Vacuum sealing fresh fish is also an option. If you fish often, you might be well acquainted with vacuum sealing your own fresh fish.
Vacuum sealing fresh fish filets with a little bit of seasoning or marinade can be a great way to have multiple easy weeknight dinners.
Just be sure to store the fish that you are not eating right away in the freezer until you are ready for it.
However, do not ever refreeze fish that has been frozen before as doing so can lead to potential buildups of harmful bacteria on the meat.
How to Cook Fish in Vacuum Sealed Bags
Now that you have your fresh or frozen fish sealed up and ready to go, what’s the best way to go about cooking it?
When cooking anything in a vacuum sealed bag, poaching is the primary method to go to.
Fish in a vacuum sealed bag cannot really conducively be cooked any other way and still come out tasting alright.

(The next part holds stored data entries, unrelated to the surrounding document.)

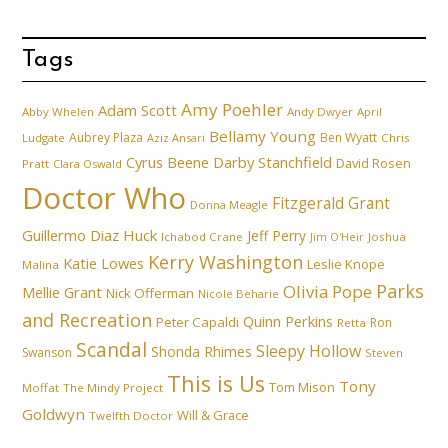
Tags
Amy Poehler
Adam Scott
Abby Whelen
Andy Dwyer
April
Bellamy Young
Aubrey Plaza
Ben Wyatt
Ludgate
Aziz Ansari
Chris
Cyrus Beene
Darby Stanchfield
David Rosen
Pratt
Clara Oswald
Doctor Who
Fitzgerald Grant
Donna Meagle
Guillermo Diaz
Huck
Jeff Perry
Ichabod Crane
Joshua
Jim O'Heir
Kerry Washington
Katie Lowes
Leslie Knope
Malina
Parks
Olivia Pope
Mellie Grant
Nick Offerman
Nicole Beharie
and Recreation
Quinn Perkins
Peter Capaldi
Ron
Retta
Scandal
Sleepy Hollow
Shonda Rhimes
Swanson
Steven
This is Us
Tony
Tom Mison
Moffat
The Mindy Project
Goldwyn
Will & Grace
Twelfth Doctor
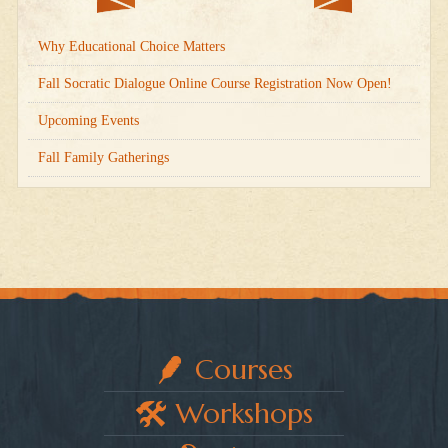
Why Educational Choice Matters
Fall Socratic Dialogue Online Course Registration Now Open!
Upcoming Events
Fall Family Gatherings
Courses
Workshops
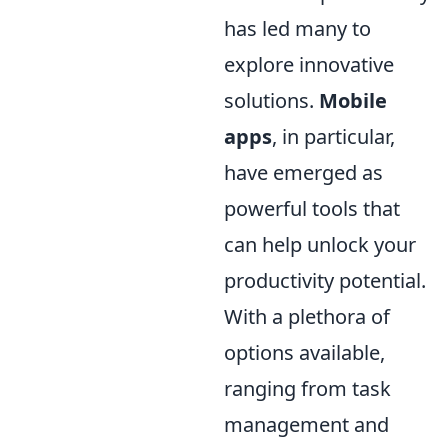
has led many to
explore innovative
solutions.
Mobile
apps
, in particular,
have emerged as
powerful tools that
can help unlock your
productivity potential.
With a plethora of
options available,
ranging from task
management and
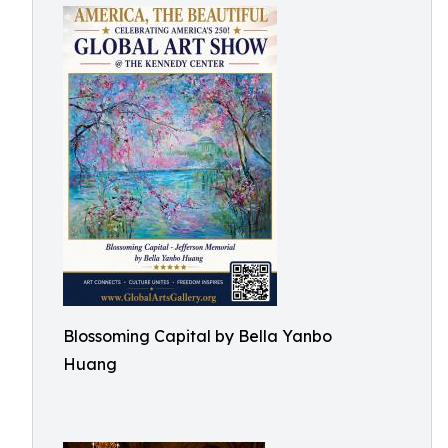
Blossoming Capital by Bella Yanbo
Huang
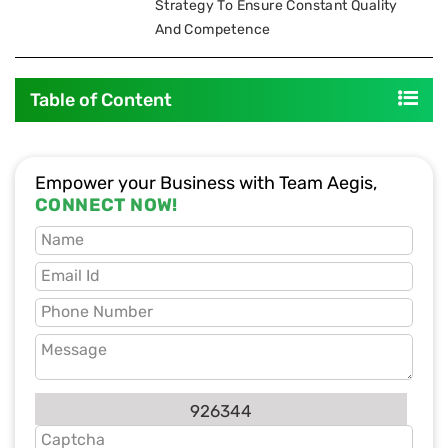
Strategy To Ensure Constant Quality
And Competence
Table of Content
Empower your Business with Team Aegis,
CONNECT NOW!
926344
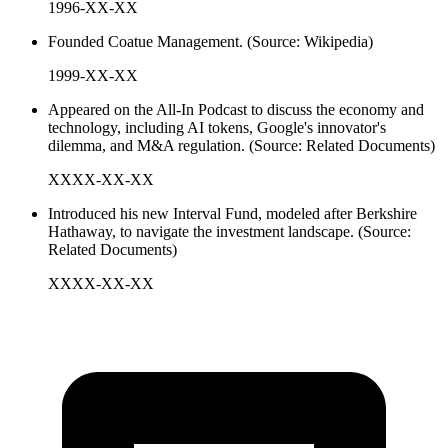
1996-XX-XX
Founded Coatue Management. (Source: Wikipedia)
1999-XX-XX
Appeared on the All-In Podcast to discuss the economy and
technology, including AI tokens, Google's innovator's
dilemma, and M&A regulation. (Source: Related Documents)
XXXX-XX-XX
Introduced his new Interval Fund, modeled after Berkshire
Hathaway, to navigate the investment landscape. (Source:
Related Documents)
XXXX-XX-XX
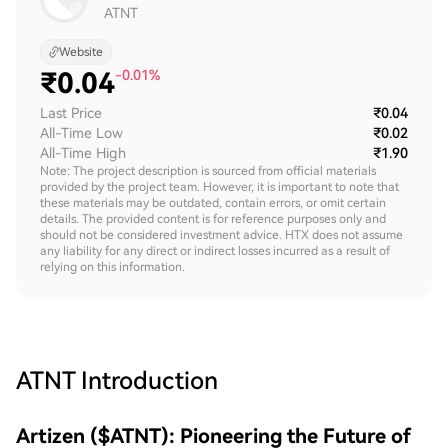
ATNT
Website
₹
0.04
-0.01%
Last Price
₹0.04
All-Time Low
₹0.02
All-Time High
₹1.90
Note: The project description is sourced from official materials
provided by the project team. However, it is important to note that
these materials may be outdated, contain errors, or omit certain
details. The provided content is for reference purposes only and
should not be considered investment advice. HTX does not assume
any liability for any direct or indirect losses incurred as a result of
relying on this information.
ATNT
Introduction
Artizen ($ATNT): Pioneering the Future of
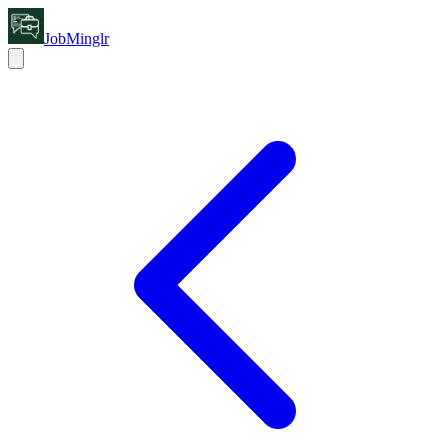
JobMinglr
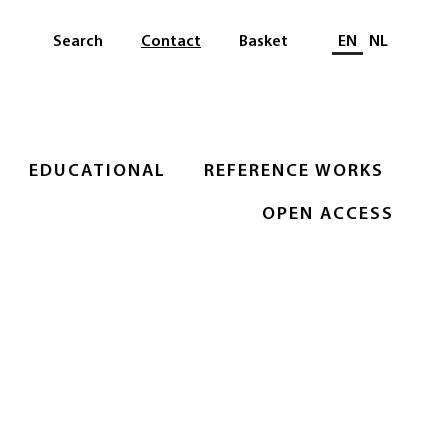
Select languag
Search
Contact
Basket
EN
NL
EDUCATIONAL
REFERENCE WORKS
OPEN ACCESS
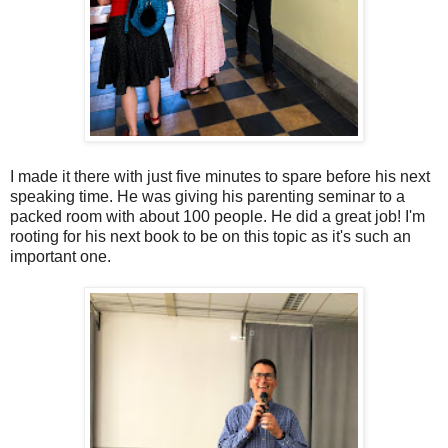
I made it there with just five minutes to spare before his next
speaking time. He was giving his parenting seminar to a
packed room with about 100 people. He did a great job! I'm
rooting for his next book to be on this topic as it's such an
important one.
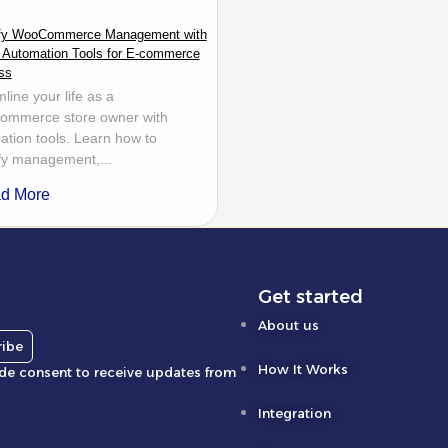
ify WooCommerce Management with
 Automation Tools for E-commerce
ss
line your life as a
mmerce store owner with
tion tools. Learn how to
ify management,...
d More
Get started
About us
ribe
How It Works
ide consent to receive updates from
Integration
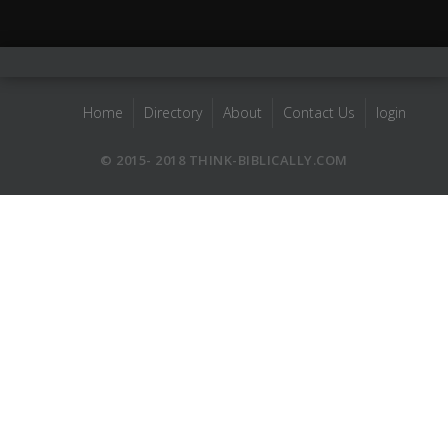
Home
Directory
About
Contact Us
login
© 2015- 2018 THINK-BIBLICALLY.COM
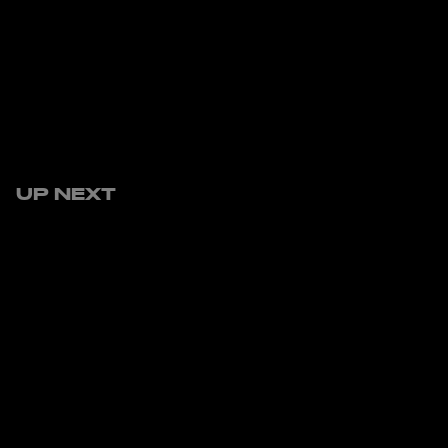
UP NEXT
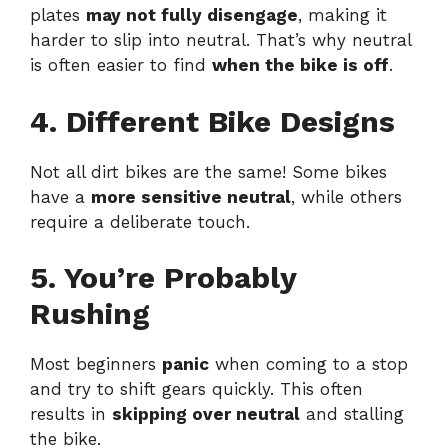
plates
may not fully disengage
, making it
harder to slip into neutral. That’s why neutral
is often easier to find
when the bike is off
.
4. Different Bike Designs
Not all dirt bikes are the same! Some bikes
have a
more sensitive neutral
, while others
require a deliberate touch.
5. You’re Probably
Rushing
Most beginners
panic
when coming to a stop
and try to shift gears quickly. This often
results in
skipping over neutral
and stalling
the bike.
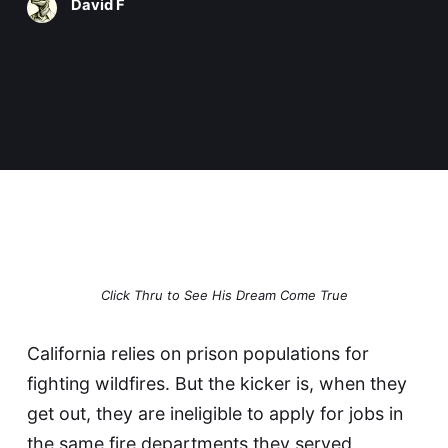
David F
Click Thru to See His Dream Come True
California relies on
prison populations for
fighting wildfires
. But the kicker is, when they
get out, they are ineligible to apply for jobs in
the same fire departments they served,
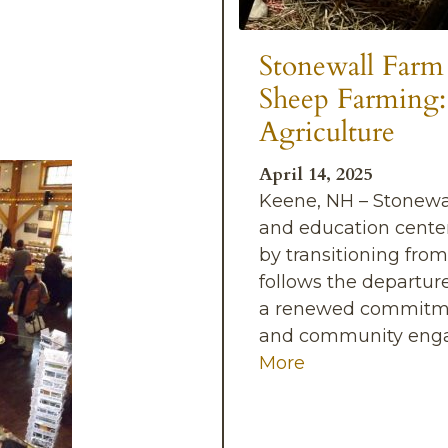
Stonewall Farm
Sheep Farming:
Agriculture
April 14, 2025
Keene, NH – Stonewa
and education center
by transitioning from
follows the departure
a renewed commitment
and community engag
More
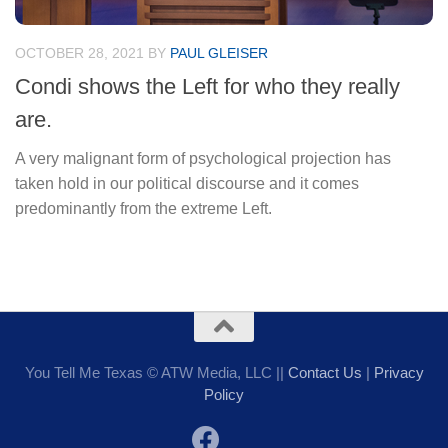
OCTOBER 28, 2021
BY
PAUL GLEISER
Condi shows the Left for who they really
are.
A very malignant form of psychological projection has
taken hold in our political discourse and it comes
predominantly from the extreme Left.
You Tell Me Texas © ATW Media, LLC ||
Contact Us
|
Privacy
Policy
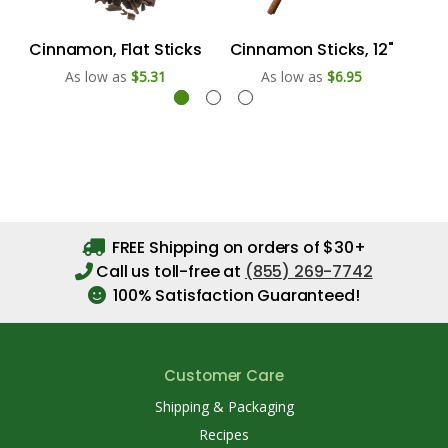
Cinnamon, Flat Sticks
Cinnamon Sticks, 12"
Ci
As low as
$5.31
As low as
$6.95
FREE Shipping on orders of $30+
Call us toll-free at
(855) 269-7742
100% Satisfaction Guaranteed!
Customer Care
Shipping & Packaging
Recipes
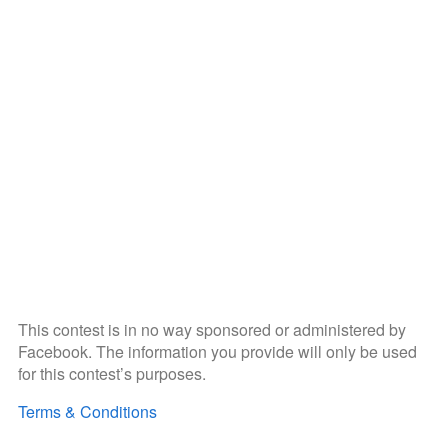
This contest is in no way sponsored or administered by
Facebook. The information you provide will only be used
for this contest’s purposes.
Terms & Conditions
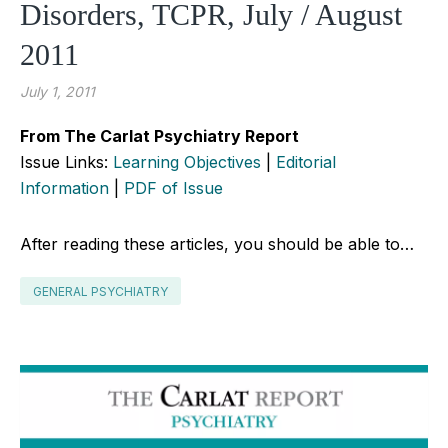
Disorders, TCPR, July / August
2011
July 1, 2011
From The Carlat Psychiatry Report
Issue Links:
Learning Objectives
|
Editorial
Information
|
PDF of Issue
After reading these articles, you should be able to…
GENERAL PSYCHIATRY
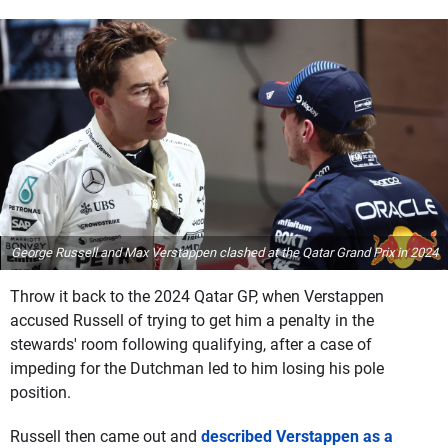
George Russell and Max Verstappen clashed at the Qatar Grand Prix in 2024
Throw it back to the 2024 Qatar GP, when Verstappen
accused Russell of trying to get him a penalty in the
stewards' room following qualifying, after a case of
impeding for the Dutchman led to him losing his pole
position.
Russell then came out and
described Verstappen as a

To poach your vacuum sealed fish, you have two options: using an immersion circulator and not.
Sous vide cooking is characterized by vacuum sealing food and then putting it in a pot of water with an immersion circulator.
The immersion circulator works to keep the water at a consistent temperature for the entire duration of the food’s time in the pot making for perfectly cooked beef, fish, or what have you everytime.
We come back to the “every fish is different” concept from before with the concept of sous vide cooking fish.
A denser white fish like halibut will do nicely being vacuum sealed fresh with some butter and seasoning then spending 30 minutes to an hour (always depending on whether your fish is frozen or not and the thickness of your filet) floating in a pot with an immersion circulator after which a quick sear on both sides will have you eating tasty, perfectly textured fish for your next meal.
If you cook something like cod sous vide, you will not need to do anything but season the fish (preferable but not required) vacuum seal it (if it did not come that way already), and toss it in the pot with the immersion circulator.
Delicate meat like cod should not be seared after being cooked sous vide for the reason mentioned earlier in the article: the direct heat method of cooking something as delicate as lean white fish tends to dry things out unpleasantly.
If you do not have an immersion circulator, you can still poach your fish in a vacuum seal bag; you just will not have the same control or precision available with an immersion circulator.
Make sure to keep an eye on the temperature of your water if you are not relying on an immersion circulator.
You do not want your water boiling when you go to poach fish otherwise you risk it over cooking and turning weird and rubbery.